Maman s'esquiva et nous allâmes jouer au billard, puis prendre de l'eau minérale, ensuite je dînai. Le soir à neuf heures, nous quatre, moi, Dina, Paul et Walitsky allons au Casino, on danse; à droite cet Anglais avec sa sœur, à gauche Mmes Basilévitch, Viviani. Nous nous plaçons avec elles premièrement au deuxième rang derrière les colonnes puis au premier. Basilévitch voulait regarder son beau. Elle est si fâchée qu'elle nous déclara qu'elle le prend en aversion. Dina inventa comme si il avait dit qu'elle lui plaisait beaucoup mais qu'il persévérerait une semaine et tout passera, que c'est pour cela qu'il est si froid etc. Elle s'anima à cette histoire, me prit le bras et me pria de la lui raconter.

Oh ! les femmes.

Décidément nous formons bataclan.

Basilévitch n'a pas dansé avec Paul, il est chagrin, mais en passant elle lui dit:

- Vous boudez, et bien ! ajouta-t-elle en [Rayé: lui donnant] approchant sa main gantée de ses lèvres, sur laquelle il déposa après un instant d'hésitation un baiser.

Elle est coquette, j'étudie un peu d'après elle, pour plus tard. Un monsieur me demanda à danser, je refusai, naturellement. Après j'ai su qu'il avait demandé s'il pouvait inviter sans avoir été présenté, on lui dit "essayez".

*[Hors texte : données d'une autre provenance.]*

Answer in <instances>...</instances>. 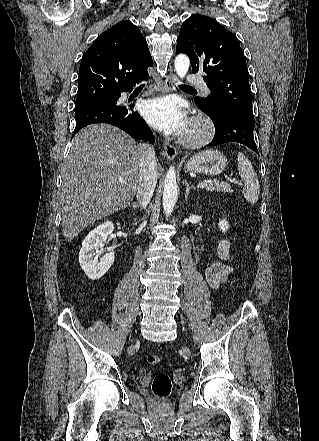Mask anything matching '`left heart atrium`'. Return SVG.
I'll use <instances>...</instances> for the list:
<instances>
[{
    "instance_id": "obj_1",
    "label": "left heart atrium",
    "mask_w": 319,
    "mask_h": 441,
    "mask_svg": "<svg viewBox=\"0 0 319 441\" xmlns=\"http://www.w3.org/2000/svg\"><path fill=\"white\" fill-rule=\"evenodd\" d=\"M141 113L150 125L165 133L178 134L186 129L185 114L171 97L146 100L141 105Z\"/></svg>"
}]
</instances>
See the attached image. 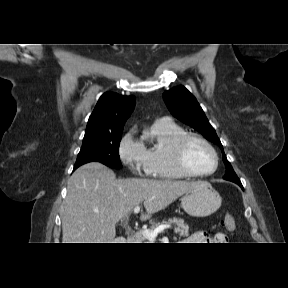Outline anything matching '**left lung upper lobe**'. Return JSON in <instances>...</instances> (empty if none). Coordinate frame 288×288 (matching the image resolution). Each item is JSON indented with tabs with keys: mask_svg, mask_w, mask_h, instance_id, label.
Masks as SVG:
<instances>
[{
	"mask_svg": "<svg viewBox=\"0 0 288 288\" xmlns=\"http://www.w3.org/2000/svg\"><path fill=\"white\" fill-rule=\"evenodd\" d=\"M163 99L175 118L191 126L222 149L226 166L223 178L232 182L240 181L224 154L223 146L214 128L210 125L196 98L184 86H177L165 91Z\"/></svg>",
	"mask_w": 288,
	"mask_h": 288,
	"instance_id": "obj_1",
	"label": "left lung upper lobe"
}]
</instances>
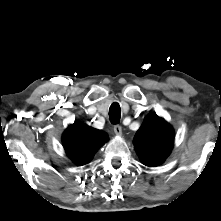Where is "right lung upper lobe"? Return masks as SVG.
I'll list each match as a JSON object with an SVG mask.
<instances>
[{"label":"right lung upper lobe","instance_id":"1","mask_svg":"<svg viewBox=\"0 0 221 221\" xmlns=\"http://www.w3.org/2000/svg\"><path fill=\"white\" fill-rule=\"evenodd\" d=\"M108 137L104 132L75 122L63 135V146L68 156L77 164L84 165L91 161L96 151Z\"/></svg>","mask_w":221,"mask_h":221}]
</instances>
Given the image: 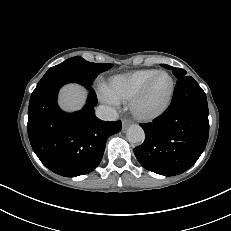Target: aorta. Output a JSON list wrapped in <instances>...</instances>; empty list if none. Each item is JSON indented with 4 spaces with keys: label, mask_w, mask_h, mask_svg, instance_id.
<instances>
[{
    "label": "aorta",
    "mask_w": 231,
    "mask_h": 231,
    "mask_svg": "<svg viewBox=\"0 0 231 231\" xmlns=\"http://www.w3.org/2000/svg\"><path fill=\"white\" fill-rule=\"evenodd\" d=\"M127 139L131 143H141L145 139L144 130L139 125H131L126 133Z\"/></svg>",
    "instance_id": "aorta-1"
}]
</instances>
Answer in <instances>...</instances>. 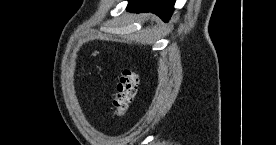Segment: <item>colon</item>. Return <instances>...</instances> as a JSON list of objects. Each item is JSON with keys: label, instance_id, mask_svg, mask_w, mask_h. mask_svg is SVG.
Masks as SVG:
<instances>
[{"label": "colon", "instance_id": "5ec220e1", "mask_svg": "<svg viewBox=\"0 0 276 145\" xmlns=\"http://www.w3.org/2000/svg\"><path fill=\"white\" fill-rule=\"evenodd\" d=\"M139 78L131 70H123L116 88L112 104L114 118H122L128 111L129 105L137 92Z\"/></svg>", "mask_w": 276, "mask_h": 145}]
</instances>
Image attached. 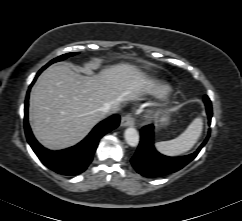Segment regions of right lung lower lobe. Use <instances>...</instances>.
Returning <instances> with one entry per match:
<instances>
[{
  "instance_id": "obj_1",
  "label": "right lung lower lobe",
  "mask_w": 242,
  "mask_h": 221,
  "mask_svg": "<svg viewBox=\"0 0 242 221\" xmlns=\"http://www.w3.org/2000/svg\"><path fill=\"white\" fill-rule=\"evenodd\" d=\"M43 70L44 69H41L37 73L29 89ZM29 92L30 90H28L25 99L24 127L27 141L35 154L45 166L59 174L73 176L84 172L92 161L100 138L118 127L120 123L119 115L115 114L100 122L94 127L90 134L77 145L60 151H50L37 142L28 124Z\"/></svg>"
}]
</instances>
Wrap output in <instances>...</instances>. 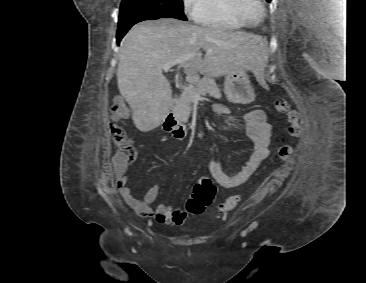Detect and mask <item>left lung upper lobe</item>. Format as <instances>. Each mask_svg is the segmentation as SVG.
I'll list each match as a JSON object with an SVG mask.
<instances>
[{
	"label": "left lung upper lobe",
	"mask_w": 366,
	"mask_h": 283,
	"mask_svg": "<svg viewBox=\"0 0 366 283\" xmlns=\"http://www.w3.org/2000/svg\"><path fill=\"white\" fill-rule=\"evenodd\" d=\"M267 2H271V0H266Z\"/></svg>",
	"instance_id": "left-lung-upper-lobe-1"
}]
</instances>
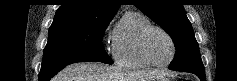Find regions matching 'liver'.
Returning <instances> with one entry per match:
<instances>
[{
	"instance_id": "liver-1",
	"label": "liver",
	"mask_w": 237,
	"mask_h": 81,
	"mask_svg": "<svg viewBox=\"0 0 237 81\" xmlns=\"http://www.w3.org/2000/svg\"><path fill=\"white\" fill-rule=\"evenodd\" d=\"M164 75L162 70L124 72L115 66L81 62L67 66L54 81H152Z\"/></svg>"
}]
</instances>
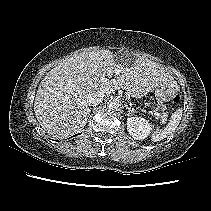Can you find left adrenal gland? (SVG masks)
<instances>
[{"mask_svg": "<svg viewBox=\"0 0 211 211\" xmlns=\"http://www.w3.org/2000/svg\"><path fill=\"white\" fill-rule=\"evenodd\" d=\"M126 109L128 110V113H127L128 116H130V114H132V113L134 114L136 111L134 108H132L131 104H130V106L126 105Z\"/></svg>", "mask_w": 211, "mask_h": 211, "instance_id": "a2214340", "label": "left adrenal gland"}]
</instances>
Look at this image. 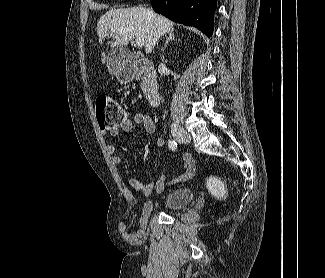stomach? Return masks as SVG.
<instances>
[{
    "mask_svg": "<svg viewBox=\"0 0 325 278\" xmlns=\"http://www.w3.org/2000/svg\"><path fill=\"white\" fill-rule=\"evenodd\" d=\"M136 71L131 66H120L117 72V78L121 83H128L134 79Z\"/></svg>",
    "mask_w": 325,
    "mask_h": 278,
    "instance_id": "obj_1",
    "label": "stomach"
}]
</instances>
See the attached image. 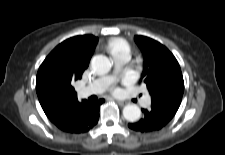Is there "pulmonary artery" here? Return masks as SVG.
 I'll return each mask as SVG.
<instances>
[{
  "label": "pulmonary artery",
  "mask_w": 225,
  "mask_h": 155,
  "mask_svg": "<svg viewBox=\"0 0 225 155\" xmlns=\"http://www.w3.org/2000/svg\"><path fill=\"white\" fill-rule=\"evenodd\" d=\"M112 59L114 62V73L111 75L102 76L92 82L90 85L83 87L80 90V95L83 97H87L92 94H100L107 90L109 86L113 83L116 74H118L123 66L129 61L130 53L128 49H122L112 54ZM151 103V99L149 96H145L142 99L141 104L145 107L149 106Z\"/></svg>",
  "instance_id": "1"
}]
</instances>
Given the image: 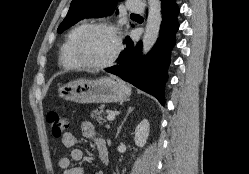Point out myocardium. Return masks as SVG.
Masks as SVG:
<instances>
[{
	"label": "myocardium",
	"mask_w": 249,
	"mask_h": 174,
	"mask_svg": "<svg viewBox=\"0 0 249 174\" xmlns=\"http://www.w3.org/2000/svg\"><path fill=\"white\" fill-rule=\"evenodd\" d=\"M97 29H104L107 30L108 32H110L114 39H115V50L113 52V54L111 55V57L102 63H98V64H92V63H88L87 61H85L81 54H80V49H81V45L84 41V39L86 38V36L93 30H97ZM122 50V41H121V37L120 34L117 30V28L110 24V23H106V22H98V23H92V24H88L83 30L82 32L79 34V36L77 37L74 46H73V55L78 63V65L82 68H86V69H90V70H101V69H105L110 67L111 65H113L116 60L118 59L120 53Z\"/></svg>",
	"instance_id": "myocardium-1"
}]
</instances>
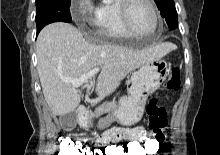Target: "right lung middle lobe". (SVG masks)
I'll return each mask as SVG.
<instances>
[{
  "label": "right lung middle lobe",
  "mask_w": 220,
  "mask_h": 155,
  "mask_svg": "<svg viewBox=\"0 0 220 155\" xmlns=\"http://www.w3.org/2000/svg\"><path fill=\"white\" fill-rule=\"evenodd\" d=\"M71 0H36V25L41 30L45 25L52 22L72 21L70 14Z\"/></svg>",
  "instance_id": "right-lung-middle-lobe-1"
}]
</instances>
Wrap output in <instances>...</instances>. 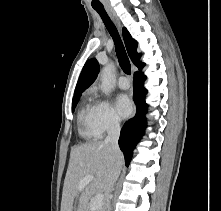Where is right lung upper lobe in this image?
<instances>
[{"label":"right lung upper lobe","mask_w":221,"mask_h":211,"mask_svg":"<svg viewBox=\"0 0 221 211\" xmlns=\"http://www.w3.org/2000/svg\"><path fill=\"white\" fill-rule=\"evenodd\" d=\"M123 39L126 45L127 52L132 62L139 68H143L144 63L139 62L140 54L137 53V42L132 39L126 28H123ZM99 73V64L95 58L89 59L81 72L76 85L74 97L81 96L82 92L87 89L96 79Z\"/></svg>","instance_id":"1"}]
</instances>
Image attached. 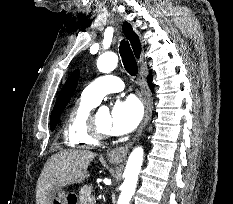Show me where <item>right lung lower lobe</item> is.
<instances>
[{
    "instance_id": "obj_1",
    "label": "right lung lower lobe",
    "mask_w": 233,
    "mask_h": 204,
    "mask_svg": "<svg viewBox=\"0 0 233 204\" xmlns=\"http://www.w3.org/2000/svg\"><path fill=\"white\" fill-rule=\"evenodd\" d=\"M149 80H150V81H149V85H150V87H151V90H153V89H152V83H151L152 78H151V77H149Z\"/></svg>"
}]
</instances>
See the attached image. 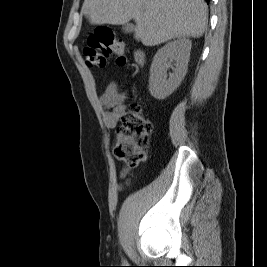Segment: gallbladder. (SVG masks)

J'ai plané sur toutes ces poussières. Viviani veut organiser un spectacle. Demain nous dînons chez elle.

Le bal fini, nous jouons au billard, trois contre trois: moi, Walitsky, Kirch, Basilévitch, Dina et Paul.

Ça a été assez animé. Nous avec Basilévitch étions les seuls et uniques, le reste n'en parlons pas. Ce Kirch est utile au Casino, et pour toutes les choses on peut s'adresser à lui, c'est commode.

Je me plains comme Basilévitch du manque de messieurs, il n'y en a pas un seul, c'est désolant. Elle me disait aujourd'hui qu'il n'y en pas un, qu'elle s'ennuie. Elle a raison. Elle le dit ouvertement elle dit qu'elle ne peut se passer d'adorateurs et qu'il faut qu'on lui fasse la cour. Ces femmes-là sont les plus innocentes.

Demain elle vient chez nous, pour aller ensemble chez la marquise. S'il venait quelqu'un d'intéressant, mais il y aura des gens du pays, des savez-vous ? et des n'est-ce pas. Miséréré.

- Pourquoi ne dansez-vous pas ? me disait cent fois Viviani, à la fin je lui dis:

- A vous dire vrai, je ne danse pas parce que je ne sais pas avec qui je danse et je n'aime pas cela.

Il faut animer ce pauvre Spa, nous y songerons et en parlerons demain chez la marquise. Cette chère femme, d'après les paroles de Mme de Mouzay, parla de moi à ce directeur qui s'attend à voir une merveille dans chacune de mes paroles. Quand on est préparé comme cela, ce n'est pas difficile d'avoir de l'esprit. Je crois que je fais de la modestie. Tout de même je dois tant de remerciements à cette bonne Mme de Mouzay, elle dit tant de bien de moi.